- TASK OBJECTIVE
Only an exact, line-for-line copy of the data will serve as the answer.

(Bounding box prediction data)
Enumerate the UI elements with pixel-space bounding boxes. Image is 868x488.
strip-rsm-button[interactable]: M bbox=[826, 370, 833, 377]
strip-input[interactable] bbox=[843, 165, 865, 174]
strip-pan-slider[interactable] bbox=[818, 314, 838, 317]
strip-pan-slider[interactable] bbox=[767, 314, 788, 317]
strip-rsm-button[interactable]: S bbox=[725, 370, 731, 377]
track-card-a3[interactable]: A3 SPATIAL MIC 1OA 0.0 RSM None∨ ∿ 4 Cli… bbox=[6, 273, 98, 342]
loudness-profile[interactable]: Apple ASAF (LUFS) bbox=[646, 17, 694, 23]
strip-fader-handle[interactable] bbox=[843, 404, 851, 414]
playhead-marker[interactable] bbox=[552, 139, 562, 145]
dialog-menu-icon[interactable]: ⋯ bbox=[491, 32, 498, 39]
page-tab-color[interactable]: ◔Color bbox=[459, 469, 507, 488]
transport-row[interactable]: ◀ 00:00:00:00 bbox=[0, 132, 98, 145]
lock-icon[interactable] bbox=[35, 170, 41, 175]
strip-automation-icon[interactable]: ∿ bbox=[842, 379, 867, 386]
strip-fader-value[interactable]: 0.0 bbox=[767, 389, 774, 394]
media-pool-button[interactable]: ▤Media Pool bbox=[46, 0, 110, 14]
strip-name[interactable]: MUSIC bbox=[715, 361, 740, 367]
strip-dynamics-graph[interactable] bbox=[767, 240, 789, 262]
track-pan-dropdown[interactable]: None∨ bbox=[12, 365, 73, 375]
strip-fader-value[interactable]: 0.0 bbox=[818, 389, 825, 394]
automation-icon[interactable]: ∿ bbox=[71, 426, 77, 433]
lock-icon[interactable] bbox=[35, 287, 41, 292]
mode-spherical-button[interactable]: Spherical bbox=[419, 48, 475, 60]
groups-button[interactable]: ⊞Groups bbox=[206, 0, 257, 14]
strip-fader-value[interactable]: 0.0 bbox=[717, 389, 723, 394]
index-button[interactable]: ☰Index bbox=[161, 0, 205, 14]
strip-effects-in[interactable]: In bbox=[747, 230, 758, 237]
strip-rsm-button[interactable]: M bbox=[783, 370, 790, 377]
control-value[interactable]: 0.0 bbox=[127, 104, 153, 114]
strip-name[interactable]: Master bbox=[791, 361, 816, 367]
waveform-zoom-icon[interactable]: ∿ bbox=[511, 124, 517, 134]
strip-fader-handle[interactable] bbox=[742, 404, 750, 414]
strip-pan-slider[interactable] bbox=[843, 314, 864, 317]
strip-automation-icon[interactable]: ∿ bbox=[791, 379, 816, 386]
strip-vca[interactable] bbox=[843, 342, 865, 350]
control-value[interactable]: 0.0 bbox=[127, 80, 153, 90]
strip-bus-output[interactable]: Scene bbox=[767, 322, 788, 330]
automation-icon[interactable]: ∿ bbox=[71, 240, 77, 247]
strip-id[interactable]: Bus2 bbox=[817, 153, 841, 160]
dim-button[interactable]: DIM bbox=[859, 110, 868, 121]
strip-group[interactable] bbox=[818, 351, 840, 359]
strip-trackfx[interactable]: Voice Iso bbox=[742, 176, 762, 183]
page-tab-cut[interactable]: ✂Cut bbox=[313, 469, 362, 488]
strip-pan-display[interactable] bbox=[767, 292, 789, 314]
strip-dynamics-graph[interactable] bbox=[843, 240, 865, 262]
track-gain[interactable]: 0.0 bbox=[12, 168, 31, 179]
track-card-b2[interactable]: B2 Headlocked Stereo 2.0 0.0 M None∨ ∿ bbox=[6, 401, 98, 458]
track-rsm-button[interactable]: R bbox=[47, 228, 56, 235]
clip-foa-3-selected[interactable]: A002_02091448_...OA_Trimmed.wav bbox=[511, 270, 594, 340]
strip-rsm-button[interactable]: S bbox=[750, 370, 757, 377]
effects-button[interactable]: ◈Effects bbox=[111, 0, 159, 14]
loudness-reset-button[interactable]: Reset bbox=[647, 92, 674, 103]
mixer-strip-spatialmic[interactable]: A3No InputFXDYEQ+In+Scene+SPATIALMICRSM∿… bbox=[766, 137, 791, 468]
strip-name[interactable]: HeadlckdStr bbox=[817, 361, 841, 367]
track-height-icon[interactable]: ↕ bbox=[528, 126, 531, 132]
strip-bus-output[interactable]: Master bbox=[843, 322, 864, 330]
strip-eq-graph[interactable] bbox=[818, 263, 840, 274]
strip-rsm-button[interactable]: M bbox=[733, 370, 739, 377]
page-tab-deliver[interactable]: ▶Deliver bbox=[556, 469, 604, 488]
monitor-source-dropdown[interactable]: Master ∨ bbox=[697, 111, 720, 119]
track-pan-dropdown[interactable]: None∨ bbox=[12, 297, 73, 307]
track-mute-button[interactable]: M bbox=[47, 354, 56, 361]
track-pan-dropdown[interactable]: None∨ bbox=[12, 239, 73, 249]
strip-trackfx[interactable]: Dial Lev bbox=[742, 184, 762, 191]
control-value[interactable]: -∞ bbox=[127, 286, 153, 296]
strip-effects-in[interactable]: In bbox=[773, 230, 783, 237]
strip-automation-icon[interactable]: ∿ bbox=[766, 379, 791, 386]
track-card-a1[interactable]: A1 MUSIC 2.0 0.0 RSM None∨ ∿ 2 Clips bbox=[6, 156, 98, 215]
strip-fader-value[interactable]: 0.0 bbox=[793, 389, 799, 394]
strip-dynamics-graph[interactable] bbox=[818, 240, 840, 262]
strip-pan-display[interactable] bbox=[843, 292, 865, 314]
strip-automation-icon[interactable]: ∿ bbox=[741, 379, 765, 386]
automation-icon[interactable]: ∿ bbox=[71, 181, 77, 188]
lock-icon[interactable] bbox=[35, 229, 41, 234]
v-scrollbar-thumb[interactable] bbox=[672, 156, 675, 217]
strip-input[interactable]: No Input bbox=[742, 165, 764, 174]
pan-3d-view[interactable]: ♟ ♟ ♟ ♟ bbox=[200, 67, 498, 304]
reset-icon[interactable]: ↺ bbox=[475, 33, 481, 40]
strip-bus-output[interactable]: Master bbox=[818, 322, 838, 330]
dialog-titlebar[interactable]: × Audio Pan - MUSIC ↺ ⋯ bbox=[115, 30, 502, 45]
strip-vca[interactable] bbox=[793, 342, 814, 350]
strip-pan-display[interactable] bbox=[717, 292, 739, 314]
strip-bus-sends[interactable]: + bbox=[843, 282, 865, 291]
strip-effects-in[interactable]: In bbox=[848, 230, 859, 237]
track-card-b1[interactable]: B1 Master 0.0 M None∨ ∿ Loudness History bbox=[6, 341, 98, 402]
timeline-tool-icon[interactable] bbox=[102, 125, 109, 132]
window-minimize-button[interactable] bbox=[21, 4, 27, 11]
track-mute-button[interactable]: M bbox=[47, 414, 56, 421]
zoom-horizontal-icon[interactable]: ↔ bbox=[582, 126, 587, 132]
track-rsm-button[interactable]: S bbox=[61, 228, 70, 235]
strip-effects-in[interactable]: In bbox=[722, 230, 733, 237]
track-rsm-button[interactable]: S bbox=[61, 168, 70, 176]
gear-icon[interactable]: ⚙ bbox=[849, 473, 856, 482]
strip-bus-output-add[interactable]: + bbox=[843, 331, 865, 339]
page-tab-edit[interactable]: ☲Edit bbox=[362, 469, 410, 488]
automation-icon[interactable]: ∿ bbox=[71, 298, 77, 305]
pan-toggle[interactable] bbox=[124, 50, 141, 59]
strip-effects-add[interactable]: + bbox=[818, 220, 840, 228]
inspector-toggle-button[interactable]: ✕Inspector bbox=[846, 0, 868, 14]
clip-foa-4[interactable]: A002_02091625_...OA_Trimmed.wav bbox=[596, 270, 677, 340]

- ANSWER BOX
Enumerate the UI elements with pixel-space bounding boxes. Image is 868x488.
strip-rsm-button[interactable]: M bbox=[826, 370, 833, 377]
strip-input[interactable] bbox=[843, 165, 865, 174]
strip-pan-slider[interactable] bbox=[818, 314, 838, 317]
strip-pan-slider[interactable] bbox=[767, 314, 788, 317]
strip-rsm-button[interactable]: S bbox=[725, 370, 731, 377]
track-card-a3[interactable]: A3 SPATIAL MIC 1OA 0.0 RSM None∨ ∿ 4 Cli… bbox=[6, 273, 98, 342]
loudness-profile[interactable]: Apple ASAF (LUFS) bbox=[646, 17, 694, 23]
strip-fader-handle[interactable] bbox=[843, 404, 851, 414]
playhead-marker[interactable] bbox=[552, 139, 562, 145]
dialog-menu-icon[interactable]: ⋯ bbox=[491, 32, 498, 39]
page-tab-color[interactable]: ◔Color bbox=[459, 469, 507, 488]
transport-row[interactable]: ◀ 00:00:00:00 bbox=[0, 132, 98, 145]
lock-icon[interactable] bbox=[35, 170, 41, 175]
strip-automation-icon[interactable]: ∿ bbox=[842, 379, 867, 386]
strip-fader-value[interactable]: 0.0 bbox=[767, 389, 774, 394]
media-pool-button[interactable]: ▤Media Pool bbox=[46, 0, 110, 14]
strip-name[interactable]: MUSIC bbox=[715, 361, 740, 367]
strip-dynamics-graph[interactable] bbox=[767, 240, 789, 262]
track-pan-dropdown[interactable]: None∨ bbox=[12, 365, 73, 375]
strip-fader-value[interactable]: 0.0 bbox=[818, 389, 825, 394]
automation-icon[interactable]: ∿ bbox=[71, 426, 77, 433]
lock-icon[interactable] bbox=[35, 287, 41, 292]
mode-spherical-button[interactable]: Spherical bbox=[419, 48, 475, 60]
groups-button[interactable]: ⊞Groups bbox=[206, 0, 257, 14]
strip-fader-value[interactable]: 0.0 bbox=[717, 389, 723, 394]
index-button[interactable]: ☰Index bbox=[161, 0, 205, 14]
strip-effects-in[interactable]: In bbox=[747, 230, 758, 237]
strip-rsm-button[interactable]: M bbox=[783, 370, 790, 377]
control-value[interactable]: 0.0 bbox=[127, 104, 153, 114]
strip-name[interactable]: Master bbox=[791, 361, 816, 367]
waveform-zoom-icon[interactable]: ∿ bbox=[511, 124, 517, 134]
strip-fader-handle[interactable] bbox=[742, 404, 750, 414]
strip-pan-slider[interactable] bbox=[843, 314, 864, 317]
strip-automation-icon[interactable]: ∿ bbox=[791, 379, 816, 386]
strip-vca[interactable] bbox=[843, 342, 865, 350]
control-value[interactable]: 0.0 bbox=[127, 80, 153, 90]
strip-bus-output[interactable]: Scene bbox=[767, 322, 788, 330]
automation-icon[interactable]: ∿ bbox=[71, 240, 77, 247]
strip-id[interactable]: Bus2 bbox=[817, 153, 841, 160]
dim-button[interactable]: DIM bbox=[859, 110, 868, 121]
strip-group[interactable] bbox=[818, 351, 840, 359]
strip-trackfx[interactable]: Voice Iso bbox=[742, 176, 762, 183]
page-tab-cut[interactable]: ✂Cut bbox=[313, 469, 362, 488]
strip-pan-display[interactable] bbox=[767, 292, 789, 314]
strip-dynamics-graph[interactable] bbox=[843, 240, 865, 262]
track-gain[interactable]: 0.0 bbox=[12, 168, 31, 179]
track-card-b2[interactable]: B2 Headlocked Stereo 2.0 0.0 M None∨ ∿ bbox=[6, 401, 98, 458]
track-rsm-button[interactable]: R bbox=[47, 228, 56, 235]
clip-foa-3-selected[interactable]: A002_02091448_...OA_Trimmed.wav bbox=[511, 270, 594, 340]
strip-rsm-button[interactable]: S bbox=[750, 370, 757, 377]
effects-button[interactable]: ◈Effects bbox=[111, 0, 159, 14]
loudness-reset-button[interactable]: Reset bbox=[647, 92, 674, 103]
mixer-strip-spatialmic[interactable]: A3No InputFXDYEQ+In+Scene+SPATIALMICRSM∿… bbox=[766, 137, 791, 468]
strip-name[interactable]: HeadlckdStr bbox=[817, 361, 841, 367]
track-height-icon[interactable]: ↕ bbox=[528, 126, 531, 132]
strip-bus-output[interactable]: Master bbox=[843, 322, 864, 330]
strip-eq-graph[interactable] bbox=[818, 263, 840, 274]
strip-rsm-button[interactable]: M bbox=[733, 370, 739, 377]
page-tab-deliver[interactable]: ▶Deliver bbox=[556, 469, 604, 488]
monitor-source-dropdown[interactable]: Master ∨ bbox=[697, 111, 720, 119]
track-pan-dropdown[interactable]: None∨ bbox=[12, 297, 73, 307]
track-mute-button[interactable]: M bbox=[47, 354, 56, 361]
track-pan-dropdown[interactable]: None∨ bbox=[12, 239, 73, 249]
strip-trackfx[interactable]: Dial Lev bbox=[742, 184, 762, 191]
control-value[interactable]: -∞ bbox=[127, 286, 153, 296]
strip-effects-in[interactable]: In bbox=[773, 230, 783, 237]
strip-automation-icon[interactable]: ∿ bbox=[766, 379, 791, 386]
track-card-a1[interactable]: A1 MUSIC 2.0 0.0 RSM None∨ ∿ 2 Clips bbox=[6, 156, 98, 215]
strip-fader-value[interactable]: 0.0 bbox=[793, 389, 799, 394]
strip-dynamics-graph[interactable] bbox=[818, 240, 840, 262]
strip-pan-display[interactable] bbox=[843, 292, 865, 314]
strip-automation-icon[interactable]: ∿ bbox=[741, 379, 765, 386]
automation-icon[interactable]: ∿ bbox=[71, 181, 77, 188]
lock-icon[interactable] bbox=[35, 229, 41, 234]
v-scrollbar-thumb[interactable] bbox=[672, 156, 675, 217]
strip-input[interactable]: No Input bbox=[742, 165, 764, 174]
pan-3d-view[interactable]: ♟ ♟ ♟ ♟ bbox=[200, 67, 498, 304]
reset-icon[interactable]: ↺ bbox=[475, 33, 481, 40]
strip-bus-output[interactable]: Master bbox=[818, 322, 838, 330]
dialog-titlebar[interactable]: × Audio Pan - MUSIC ↺ ⋯ bbox=[115, 30, 502, 45]
strip-vca[interactable] bbox=[793, 342, 814, 350]
strip-pan-display[interactable] bbox=[717, 292, 739, 314]
strip-bus-sends[interactable]: + bbox=[843, 282, 865, 291]
strip-effects-in[interactable]: In bbox=[848, 230, 859, 237]
track-card-b1[interactable]: B1 Master 0.0 M None∨ ∿ Loudness History bbox=[6, 341, 98, 402]
timeline-tool-icon[interactable] bbox=[102, 125, 109, 132]
window-minimize-button[interactable] bbox=[21, 4, 27, 11]
track-mute-button[interactable]: M bbox=[47, 414, 56, 421]
zoom-horizontal-icon[interactable]: ↔ bbox=[582, 126, 587, 132]
track-rsm-button[interactable]: S bbox=[61, 228, 70, 235]
strip-effects-in[interactable]: In bbox=[722, 230, 733, 237]
track-rsm-button[interactable]: S bbox=[61, 168, 70, 176]
gear-icon[interactable]: ⚙ bbox=[849, 473, 856, 482]
strip-bus-output-add[interactable]: + bbox=[843, 331, 865, 339]
page-tab-edit[interactable]: ☲Edit bbox=[362, 469, 410, 488]
automation-icon[interactable]: ∿ bbox=[71, 298, 77, 305]
pan-toggle[interactable] bbox=[124, 50, 141, 59]
strip-effects-add[interactable]: + bbox=[818, 220, 840, 228]
inspector-toggle-button[interactable]: ✕Inspector bbox=[846, 0, 868, 14]
clip-foa-4[interactable]: A002_02091625_...OA_Trimmed.wav bbox=[596, 270, 677, 340]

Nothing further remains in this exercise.